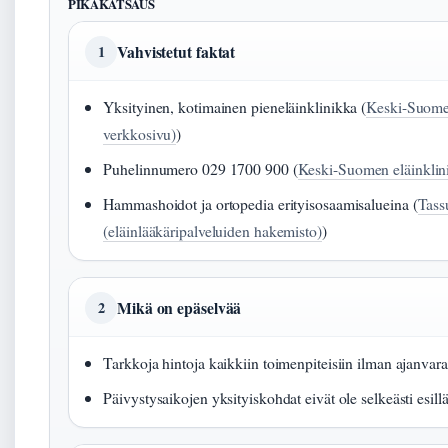
PIKAKATSAUS
Vahvistetut faktat
1
Yksityinen, kotimainen pieneläinklinikka (
Keski-Suomen
verkkosivu)
)
Puhelinnumero 029 1700 900 (
Keski-Suomen eläinklin
Hammashoidot ja ortopedia erityisosaamisalueina (
Tassu
(eläinlääkäripalveluiden hakemisto)
)
Mikä on epäselvää
2
Tarkkoja hintoja kaikkiin toimenpiteisiin ilman ajanvaraus
Päivystysaikojen yksityiskohdat eivät ole selkeästi esill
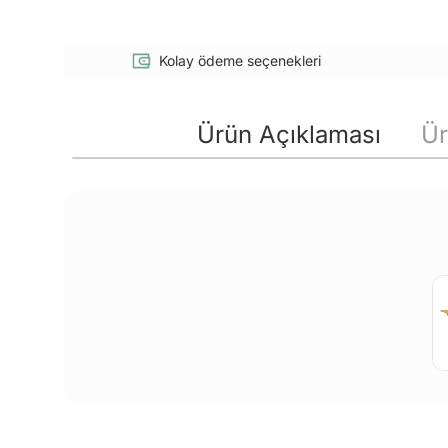
Kolay ödeme seçenekleri
Ürün Açıklaması
Ür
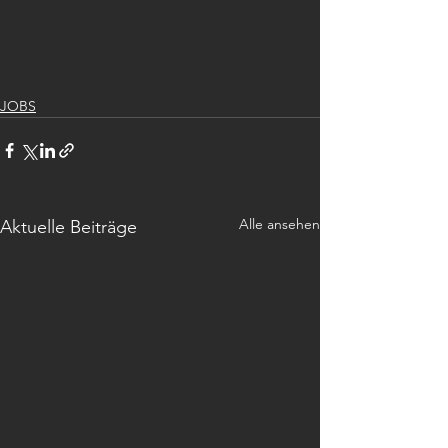
JOBS
Alle ansehen
Aktuelle Beiträge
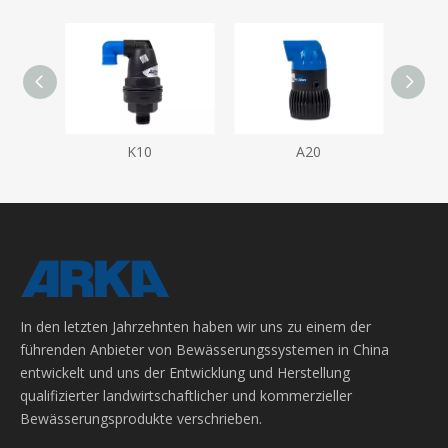
K10
A20
In den letzten Jahrzehnten haben wir uns zu einem der
führenden Anbieter von Bewässerungssystemen in China
entwickelt und uns der Entwicklung und Herstellung
qualifizierter landwirtschaftlicher und kommerzieller
Bewässerungsprodukte verschrieben.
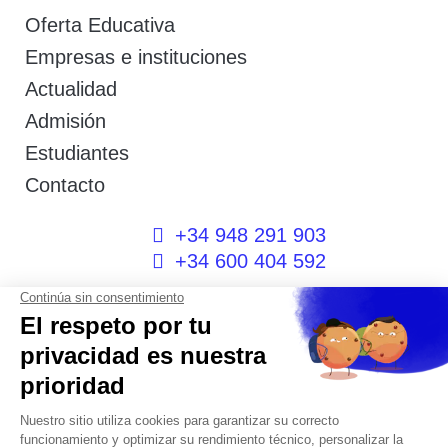
Oferta Educativa
Empresas e instituciones
Actualidad
Admisión
Estudiantes
Contacto
+34 948 291 903
+34 600 404 592
I
F
T
L
P
Y
n
a
w
i
i
o
s
c
i
n
n
u
t
e
t
k
t
t
a
b
t
e
e
u
g
o
e
d
r
b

### [What the task asks]
All lines with the string "Suomen" must be copied from the data.

### [Answer to this exercise]
Keski-Suomen
Keski-Suomen eläinklin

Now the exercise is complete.